Sebagian besar perusahaan IT saat ini berada di zona 1-1.2. Di sini rasio PE yang kita bicarakan, tentu saja, rasio PE maju dibandingkan dengan tingkat pertumbuhan EPS maju. Ingat, ada potensi banyak perusahaan TI untuk ikut serta dalam akuisisi tersebut yang seringkali merupakan akresi EPS. Rasio PEG tradisional adalah sesuatu yang akan kita lihat untuk benar-benar menyimpulkan apakah ini saat yang tepat untuk masuk ke perusahaan IT atau tidak. Namun demikian, itu juga tidak berarti bahwa jika rasio PEG berada di sekitar 1,5, sekarang saatnya untuk keluar dari perusahaan IT. Ini hanya berarti seseorang harus kekurangan TI dan tidak benar-benar menjadi nol bobot dan benar-benar keluar dari sektor TI.

Bisakah mengungguli saham otomotif lainnya? Apakah ada gunanya mengasumsikan bahwa TI, farmasi, dan mungkin bisnis seperti JLR yang merupakan bisnis yang berhadapan secara global, akan lebih baik sekarang?
Tidak dapat disangkal fakta bahwa JLR adalah perusahaan yang berhadapan secara global. JLR berada di garis depan teknologi sejauh menyangkut mobil, tetapi sayangnya JLR menghadapi tekanan persaingan yang sangat besar, tidak hanya dari pesaing mobil tradisionalnya tetapi juga dari pesaing non-mobil, terutama dari sisi TI.

Upaya JLR dalam membekali diri untuk menghadapi persaingan semacam ini terbukti cukup mahal dari sisi capex.

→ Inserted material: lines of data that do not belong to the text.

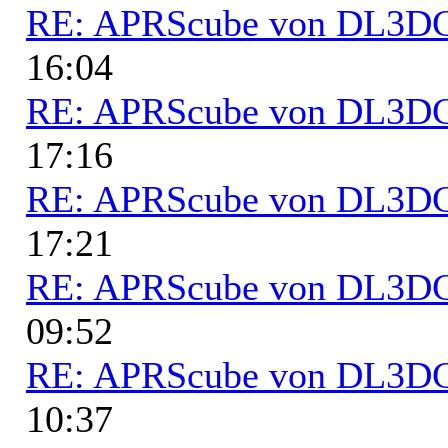
RE: APRScube von DL3
16:04
RE: APRScube von DL3
17:16
RE: APRScube von DL3
17:21
RE: APRScube von DL3
09:52
RE: APRScube von DL3
10:37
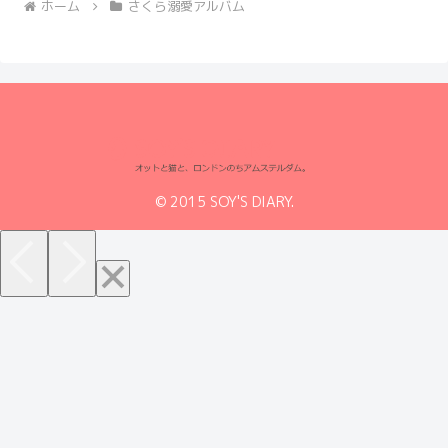
ホーム
さくら溺愛アルバム
© 2015 SOY'S DIARY.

Kuartal ini yang belum diumumkan, akan menjadi yang kedua kalinya dalam sejarah di mana Tata Motors akan menghapuskan biaya R&D yang lalu. Ini memberi tahu kita bahwa perusahaan mengeluarkan sejumlah besar uang untuk R&D dan memanfaatkan dan karena itu menunjukkan P&L-nya sedikit cerah. Ketika saat-saat terburuk datang, mereka menghapusnya. Pengeluaran litbang mereka pada kenyataannya tidak efisien mengingat latar belakang penghapusan ini.

Jadi dari sudut pandang bisnis, sementara JLR memiliki merek yang hebat dan pasar yang bagus untuk dilihat dari sudut pandang investor, orang juga harus memperhatikan tentang pengeluaran R&D yang telah dilakukan JLR serta tekanan kompetitif yang ditimbulkan JLR. menghadapi. Oleh karena itu, ini bukanlah waktu yang tepat untuk berinvestasi di perusahaan seperti Tata Motors.